The opinion, written by Court of Appeals Chief Judge Michael Swiney also declares that the legislators should pay costs involved in appealing the trial court’s decision dismissing their motion to intervene.

“While the (legislators) apparently wish to force the actual parties to the suit, Sabrina and Erica, to continue their dispute in court, those parties have chosen not to do so,” Swiney wrote.

“Put simply, the divorce case is over, and there is no lawsuit left in which to intervene,” he wrote.

Knox County 4th Circuit Court Judge Greg McMillan – in the first such ruling in the state – in May granted Erica Witt the legal rights of a husband and father of the couple’s daughter, conceived through artificial insemination.

The couple were the first in the state to seek a divorce after the U.S. Supreme Court in June 2015 conferred marital rights to same-sex couples.

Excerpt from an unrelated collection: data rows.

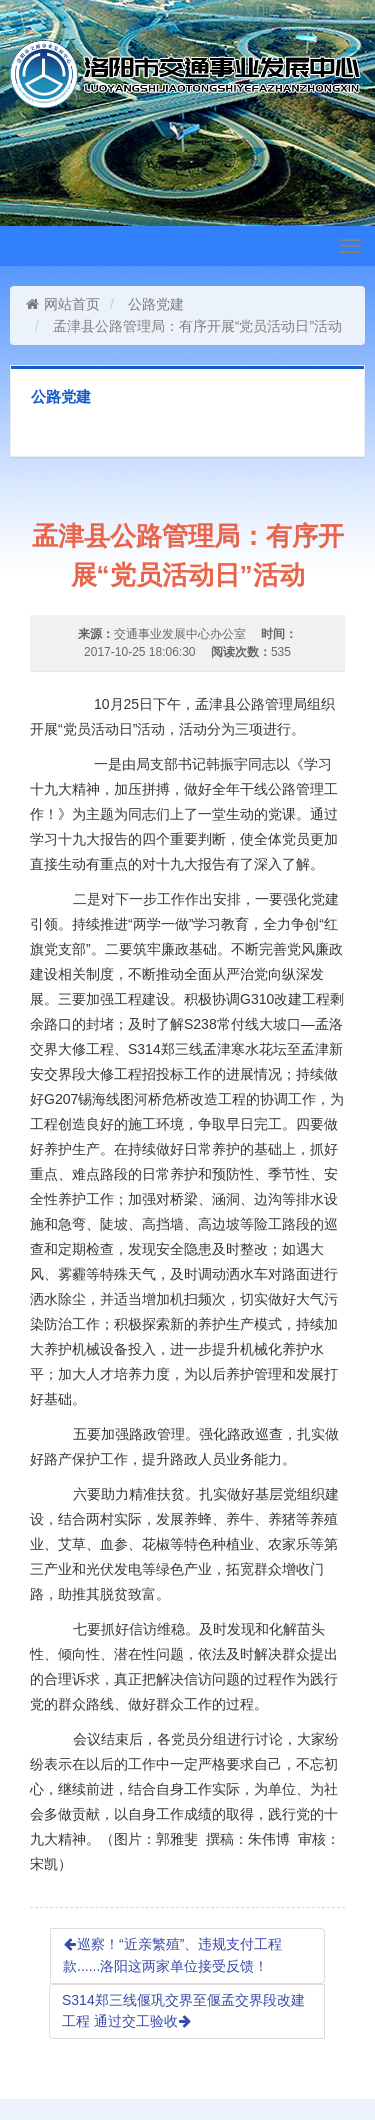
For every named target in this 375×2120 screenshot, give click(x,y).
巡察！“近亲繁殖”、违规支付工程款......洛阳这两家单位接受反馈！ (172, 1955)
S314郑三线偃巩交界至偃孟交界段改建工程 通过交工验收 (183, 2011)
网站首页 (62, 304)
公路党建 (156, 304)
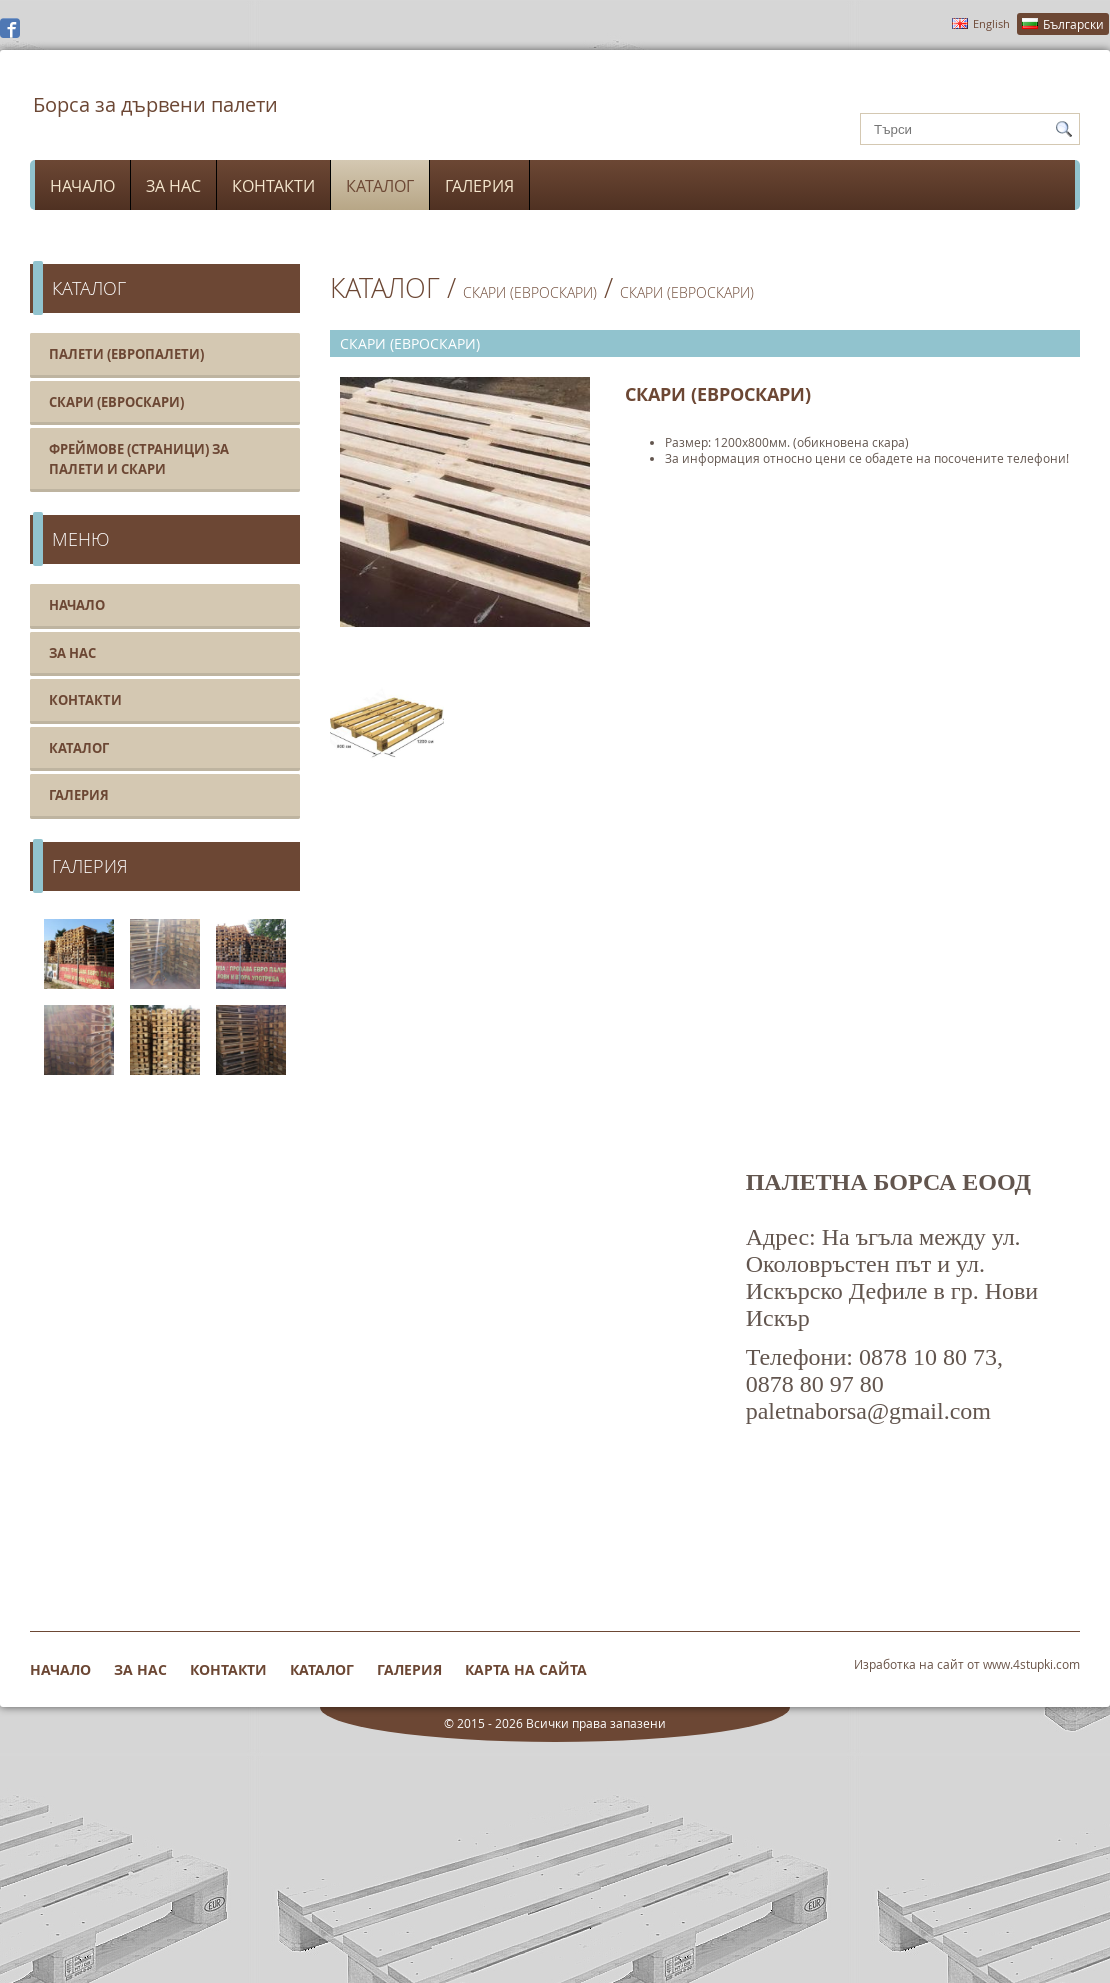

If Erica Witt had been a man, her parentage of the couple’s daughter would not have been an issue. There’s a specific law on artificial insemination cases, but it was written well before the same-sex ruling and referred to a “husband and wife.”

Erica Witt’s attorney, Virginia Schwamm, argued the Supreme Court’s ruling made that law unconstitutional.

Lawmakers, using a conservative legal group, sought to intervene in the Witts’ divorce – while at the same time pushing through a law that ordered courts to give “natural meaning” to words such as mother and father.

Tennessee Attorney General Herbert Slatery opined that law was unconstitutional. He also argued the state’s law on artificial insemination was flawed, too – unless judges used “gender-neutral” labels instead of “husband and wife” or “mother and father.”

McMillan refused to allow the legislators to intervene. They appealed.

The appellate court this week backed McMillan’s decision, saying the legislators had no right to involve themselves in citizens’ private lives.

“All of these issues are private rights and claims personal to the parties to the (divorce),” the opinion stated. “The actual case, a divorce, simply does not involve issues of great importance to the public and the administration of justice.”